Про Глушакова мне писали и звонили много знакомых. Что знаю: после игры с «Пюником» Денис почувствовал боль в икроножке. МРТ показал повреждение, после чего его отправили домой. Чем смог, Глушаков нам помог: показал молодым армянам, как относиться к футболу, делал партнеров лучше. Профессионал на 200%, лидер. К Денису никаких вопросов. Не сомневаюсь, что в «Химках» у него все получится.
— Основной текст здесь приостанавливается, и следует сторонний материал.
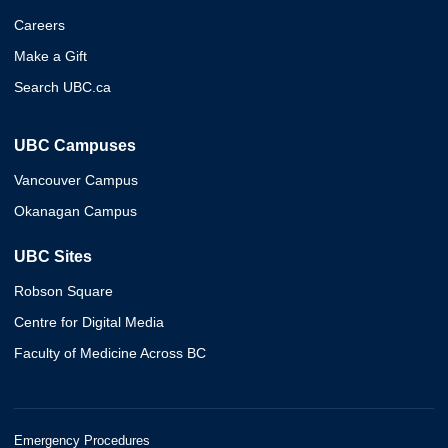
Careers
Make a Gift
Search UBC.ca
UBC Campuses
Vancouver Campus
Okanagan Campus
UBC Sites
Robson Square
Centre for Digital Media
Faculty of Medicine Across BC
Emergency Procedures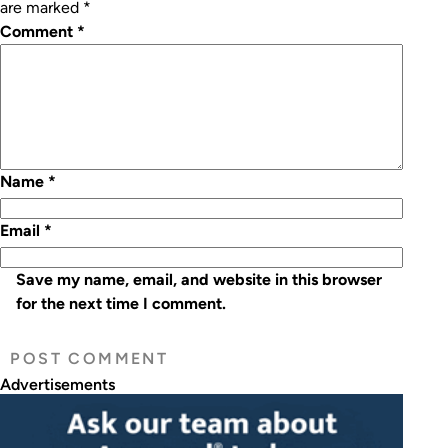
are marked
*
Comment
*
Name
*
Email
*
Save my name, email, and website in this browser
for the next time I comment.
Advertisements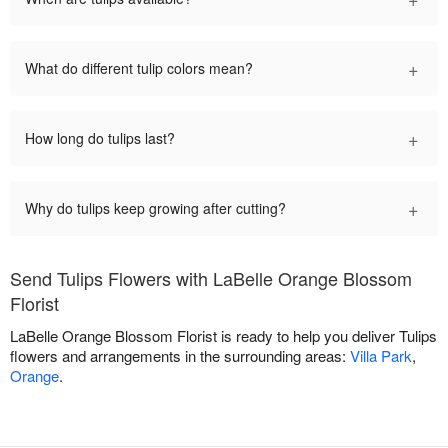
+
What do different tulip colors mean?
+
How long do tulips last?
+
Why do tulips keep growing after cutting?
Send Tulips Flowers with LaBelle Orange Blossom
Florist
LaBelle Orange Blossom Florist is ready to help you deliver Tulips
flowers and arrangements in the surrounding areas:
Villa Park
,
Orange
.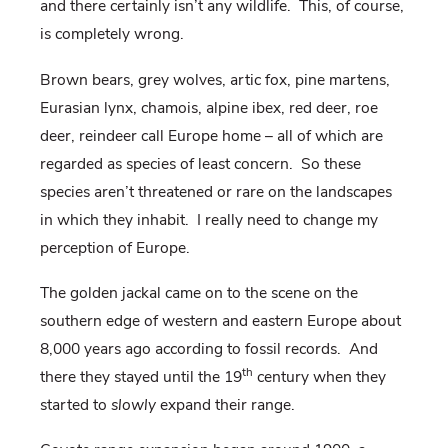
and there certainly isn’t any wildlife.
This, of course,
is completely wrong.
Brown bears, grey wolves, artic fox, pine martens,
Eurasian lynx, chamois, alpine ibex, red deer, roe
deer, reindeer call Europe home – all of which are
regarded as species of least concern.
So these
species aren’t threatened or rare on the landscapes
in which they inhabit.
I really need to change my
perception of Europe.
The golden jackal came on to the scene on the
southern edge of western and eastern Europe about
8,000 years ago according to fossil records.
And
th
there they stayed until the 19
century when they
started to
slowly
expand their range.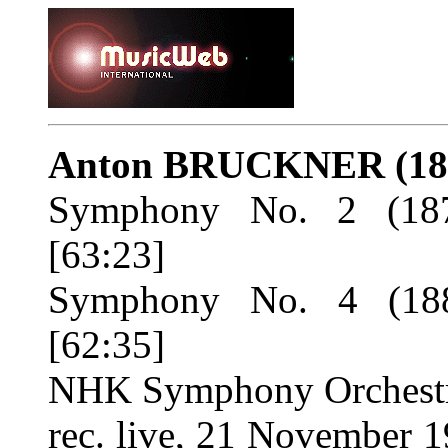
Anton BRUCKNER
(1
Symphony No. 2 (187
[63:23]
Symphony No. 4 (188
[62:35]
NHK Symphony Orchestr
rec. live, 21 November 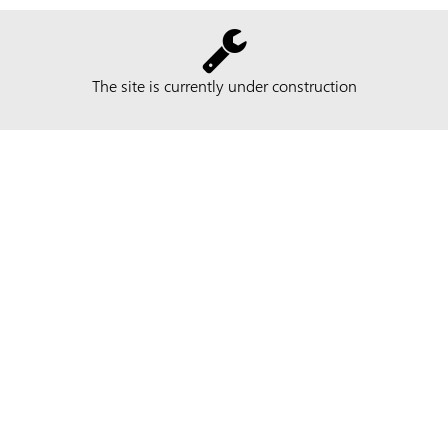
The site is currently under construction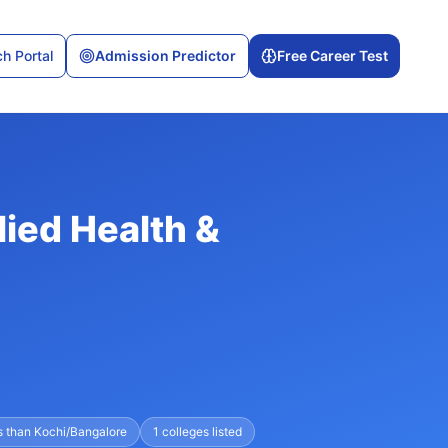
h Portal
Admission Predictor
Free Career Test
lied Health &
s than Kochi/Bangalore
1
colleges listed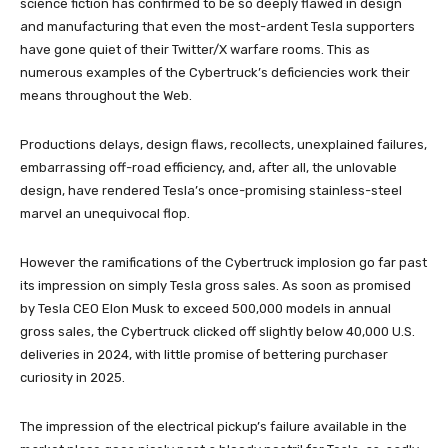
science fiction has confirmed to be so deeply flawed in design
and manufacturing that even the most-ardent Tesla supporters
have gone quiet of their Twitter/X warfare rooms. This as
numerous examples of the Cybertruck’s deficiencies work their
means throughout the Web.
Productions delays, design flaws, recollects, unexplained failures,
embarrassing off-road efficiency, and, after all, the unlovable
design, have rendered Tesla’s once-promising stainless-steel
marvel an unequivocal flop.
However the ramifications of the Cybertruck implosion go far past
its impression on simply Tesla gross sales. As soon as promised
by Tesla CEO Elon Musk to exceed 500,000 models in annual
gross sales, the Cybertruck clicked off slightly below 40,000 U.S.
deliveries in 2024, with little promise of bettering purchaser
curiosity in 2025.
The impression of the electrical pickup’s failure available in the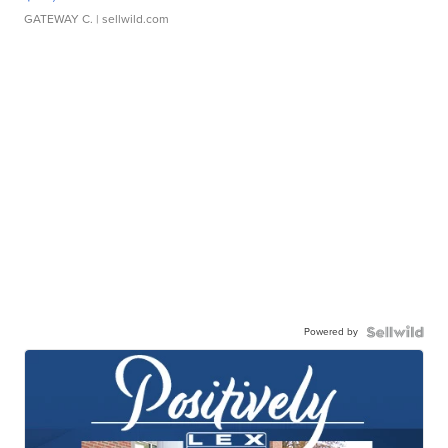
GATEWAY C.
| sellwild.com
Powered by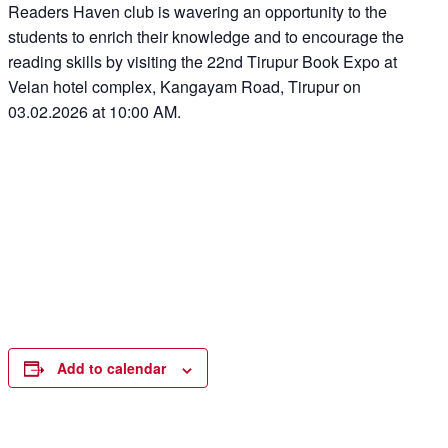
Readers Haven club is wavering an opportunity to the
students to enrich their knowledge and to encourage the
reading skills by visiting the 22nd Tirupur Book Expo at
Velan hotel complex, Kangayam Road, Tirupur on
03.02.2026 at 10:00 AM.
Add to calendar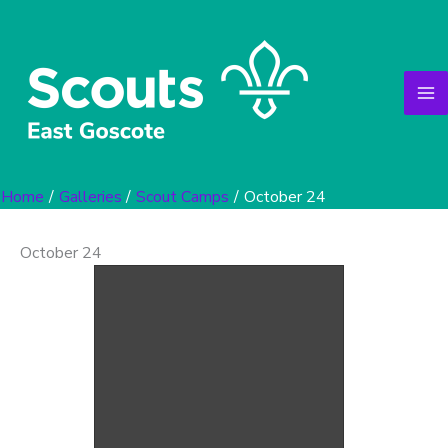
Skip
to
content
Home
Galleries
Scout Camps
October 24
October 24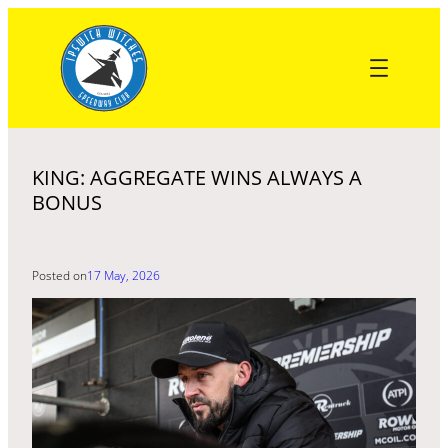
Skip
to
content
KING: AGGREGATE WINS ALWAYS A
BONUS
Posted on
17 May, 2026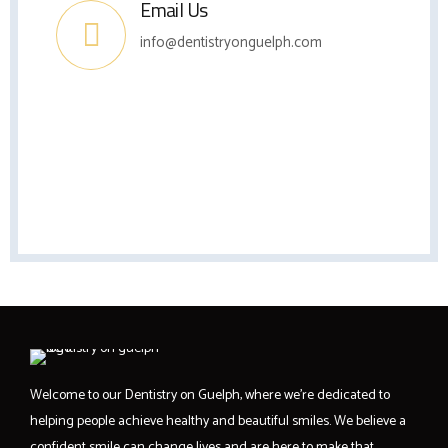
Email Us
info@dentistryonguelph.com
Welcome to our Dentistry on Guelph, where we’re dedicated to
helping people achieve healthy and beautiful smiles. We believe a
confident smile can change lives and are here to make that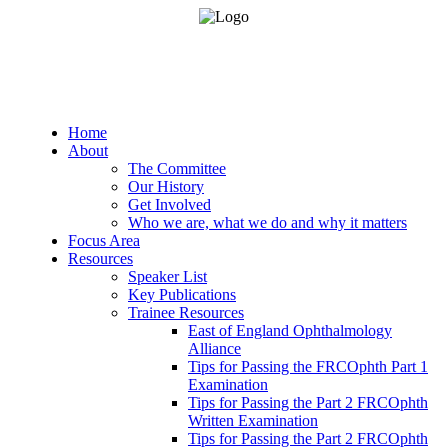
Home
About
The Committee
Our History
Get Involved
Who we are, what we do and why it matters
Focus Area
Resources
Speaker List
Key Publications
Trainee Resources
East of England Ophthalmology
Alliance
Tips for Passing the FRCOphth Part 1
Examination
Tips for Passing the Part 2 FRCOphth
Written Examination
Tips for Passing the Part 2 FRCOphth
– У вас с Гунько есть цель вернуться в «Спартак»?
— Если позовут — думаю, Иваныч железно согласится. Но сперва надо проявить себя в Европе. Я бы с удовольствием пошел — как и любой, кто был причастен к «Спартаку». Мы смотрим почти все его матчи, обсуждаем.
– О чем еще мечтаете?
— Хочется состояться как тренер. В будущем — как главный. Когда я только пришел ассистировать Гунько в «Химки», понял, что ничего не понимаю в тренерстве — а сейчас я другой человек. Иваныч привлек меня в свой штаб, сократил мой путь из футболистов в тренеры до минимума, обучает всему, что знает. Большая ему за это благодарность. О, знаете, что из смешного вспомнил?
— Что?
— В 2005-м я давал интервью для программки «Спартака» — молодой девчонке с журфака, стажерке. Спросила: «Закончите играть в футбол — кем вы будете?» Я осторожно предположил, что тренером. Так она это сделала заголовком! Представьте, что подумал Червиченко: 18-летний малец из ниоткуда думает о карьере тренера. «Ты кто такой, мальчик?»